For the statistical model, we need to model error in measurement. The idea is that the cell grows according to the above equation, but there will be some natural stochastic variation away from that curve. Furthermore, there are errors in measurement for the area at each time point. (We assume that we can measure the time exactly without error.) Thus, the measured area \(a_i\) for a bacterium at time point \(t_i\) is

\[\begin{align} a_i = a^0 + b t_i + e_i, \end{align}\]

where \(e_i\) is the variation in the measurement from the mathematical model, called a residual. To complete the statistical model, we need to specify how \(e_i\) is distributed, and also the relationship between different time points. We first consider the latter. In time series analysis, the value (in this case the area) at time point \(t_{i+1}\) may be influenced by some memory process by the value at time point \(t_i\). Nonetheless, we often model measurements at different time points as i.i.d., only being connected with those at previous times by virtue of the fact that there is explicit time dependence in the mathematical model. This is typically a reasonable assumption, as many processes are memoryless.

Given that the measurements are i.i.d., we can model the residual, \(e_i\). This is commonly modeled as Normal with mean zero and some finite variance. If that variance is the same for all time points, the residuals are said to be homoscedastic. If the variance changes over time, we have heteroscedasticity. So, if we assume homoscedastic error, we could write

\[\begin{align} f(e_i;\sigma) = \frac{1}{\sqrt{2\pi \sigma^2}} \mathrm{e}^{-e_i^2/2\sigma^2}\;\forall i. \end{align}\]

We can then write the PDF for the joint distribution of all of the measured data, \((\mathbf{t}, \mathbf{a})\),

\[\begin{align} f(\mathbf{a};\mathbf{t},a^0, b, \sigma) = \left(\frac{1}{2\pi\sigma^2}\right)^{n/2}\exp\left[-\frac{1}{2\sigma^2}\sum_{i=1}^n(a_i - a^0-bt_i)^2\right]. \end{align}\]

It is convenient to write this in shorthand.

\[\begin{split}\begin{align} &a_i = a^0 + b t_i + e_i \;\forall i,\\[1em] &e_i \sim \text{Norm}(0, \sigma)\;\forall i, \end{align}\end{split}\]

or, equivalently,

\[\begin{align} a_i \sim \text{Norm}(a^0 + b t_i, \sigma)\;\forall i. \end{align}\]

Exponential growth

We can use exactly the same logic as above to write the model for Exponential growth.

\[\begin{split}\begin{align} &a_i = a^0 \mathrm{e}^{kt} + e_i \;\forall i,\\[1em] &e_i \sim \text{Norm}(0, \sigma)\;\forall i, \end{align}\end{split}\]

or, equivalently,

\[\begin{align} a_i \sim \text{Norm}(a^0 \mathrm{e}^{kt}, \sigma)\;\forall i. \end{align}\]

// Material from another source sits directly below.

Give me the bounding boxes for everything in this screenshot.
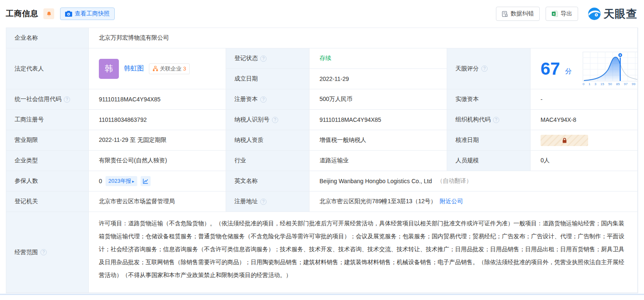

Important notes on generative modeling

In the three example models presented here, we used our best scientific and statistical insights to put forward a generative model. The model for linear growth of bacteria is in some sense “standard,” in that it leads to linear regression, a widely-used statistical tool. Nonetheless, your modeling should be bespoke. You should choose models that are appropriate for the experiment and data you are analyzing.